Additional suitable inhibitor categories include hydrazine, triazole, phosphine, thiol, organic nitriding Compounds, alkynyl alcohols, silylated alkynyl alcohols, maleates, fumarates, ethylene or aromatic unsaturated amides, ethylene unsaturated isocyanates, olefin siloxanes, unsaturated hydrocarbon monoesters and diesters, Conjugyne, hydroperoxide, nitrile and diazacyclopropane.

In order to obtain one of the longer working time or "pot life" of the crosslinkable liquid silicone composition A3, for example, in the mixing tank 18, the inhibitor for the hydrogenated silylation vulcanization reaction is precisely adjusted through the supply line hose (12) E in order to reach the desired "application period". If present in the silicone substrate compositions A1 and A2, the concentration of the catalyst inhibitor added is kept very low and its concentration will vary widely depending on the specific inhibitor used and the nature of the organohydrogenpolysiloxane.

Additive F

Typical additives used in this creation include color masterbatches, UV light stabilizers, wetting agents, compression set additives, plasticizers, self-adhesive additives, antibacterial additives, thermal stabilizers, flame retardants, adhesion promoters, conductive Fillers, thermally conductive fillers, non-conductive fillers, lubricants, antistatic additives, low compression set additives, hardness adjustment additives, oil resistance additives, anti-crepe hardening additives, mold release additives, plasticizers, thickeners or increased consistency Additives, chain extenders, blowing agents and combinations thereof.

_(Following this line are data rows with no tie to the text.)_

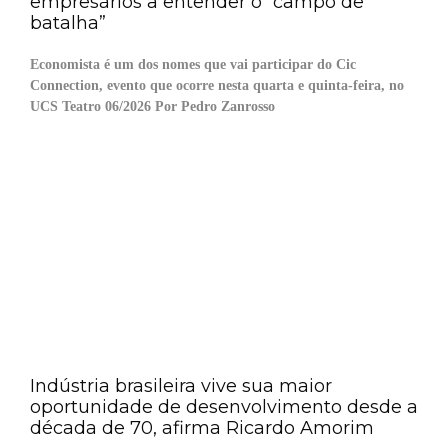
empresários a entender o “campo de
batalha”
Economista é um dos nomes que vai participar do Cic
Connection, evento que ocorre nesta quarta e quinta-feira, no
UCS Teatro 06/2026 Por Pedro Zanrosso
Indústria brasileira vive sua maior
oportunidade de desenvolvimento desde a
década de 70, afirma Ricardo Amorim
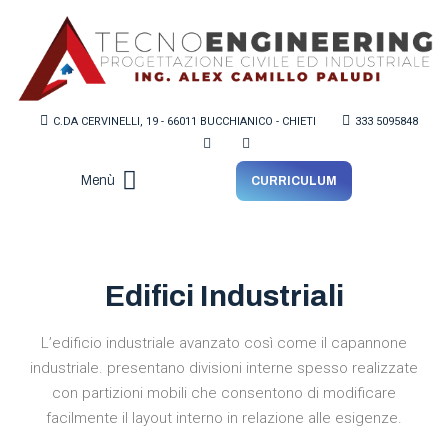
C.DA CERVINELLI, 19 - 66011 BUCCHIANICO - CHIETI
333 5095848
Menù
CURRICULUM
Lo Studio
Edifici Industriali
L’edificio industriale avanzato così come il capannone
industriale. presentano divisioni interne spesso realizzate
con partizioni mobili che consentono di modificare
facilmente il layout interno in relazione alle esigenze.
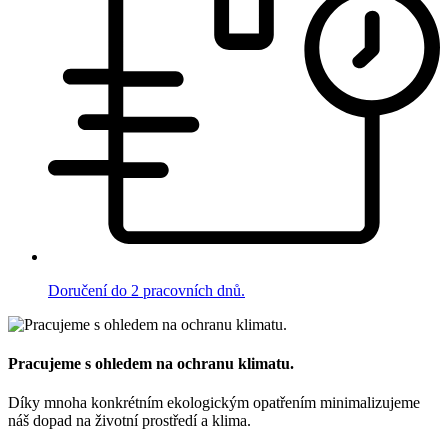
Doručení do 2 pracovních dnů.
Pracujeme s ohledem na ochranu klimatu.
Díky mnoha konkrétním ekologickým opatřením minimalizujeme
náš dopad na životní prostředí a klima.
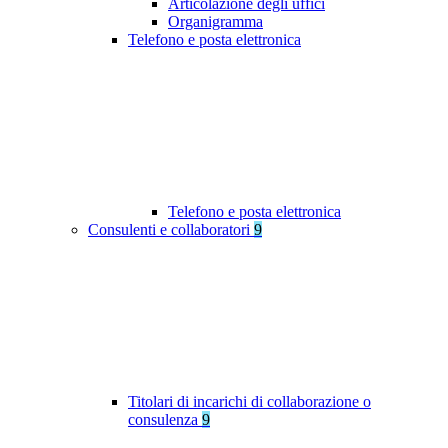
Articolazione degli uffici
Organigramma
Telefono e posta elettronica
Telefono e posta elettronica
Consulenti e collaboratori
9
Titolari di incarichi di collaborazione o
consulenza
9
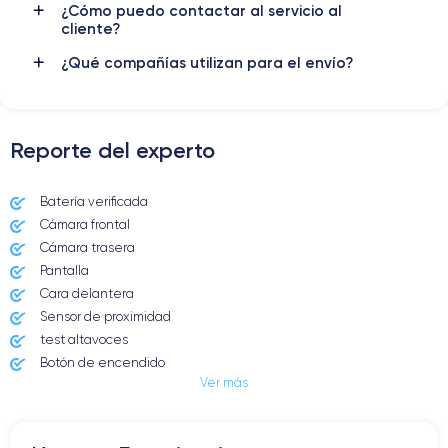
¿Cómo puedo contactar al servicio al
cliente?
Red móvil
Desbloqueado
5G
Si, todos los op.
¿Qué compañías utilizan para el envío?
Para más detalles,
consulta la ficha técnica completa del iPhone
12 iPhone 12
Reporte del experto
Batería verificada
Cámara frontal
Cámara trasera
Pantalla
Cara delantera
Sensor de proximidad
test altavoces
Botón de encendido
Ver más
Conector Jack o Lightning
Botón de silencio
Botones de volumen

If the additive is not in a liquid form, it can be combined with a polysiloxane diluent such as polydimethylsiloxane and / or organopolysiloxane A such that it can be supplied through, for example, in the mixing tank 18 The wire hose (16) is directly added to the silicone substrate compositions A1 and A2 or the crosslinkable liquid silicone composition A3.

Any pigments and dyes that are suitable for polysiloxane elastomers but do not inhibit the hydrosilylation-catalyzed addition reaction can be used in this creation. In a preferred embodiment of the present invention, the pigments and dyes are used in the form of a pigment masterbatch composed of them dispersed in polydiorganosiloxane. Examples of additives include pigments such as carbon black, iron oxide, titanium dioxide, chromium oxide, bismuth vanadium oxide, and A mixture or derivative thereof. "Pigment" means a colored, black, white, or fluorescent particulate organic or inorganic solid that is generally insoluble in a carrier or matrix into which the solid is incorporated and is substantially physically and chemically unsupported by the carrier into which the solid is incorporated. Or matrix effects. It changes appearance by selective absorption and / or by light scattering. A pigment generally maintains a crystalline or granular structure throughout the coloring process. It also contains colorants such as vat dyes, reactive dyes, acid dyes, chromium dyes, disperse dyes, cationic dyes, and mixtures thereof. "Dye" simply means a colored or fluorescent organic substance that imparts color to a matrix by selectively absorbing light. Pigments and dyes are well known in the art and need not be described in detail herein.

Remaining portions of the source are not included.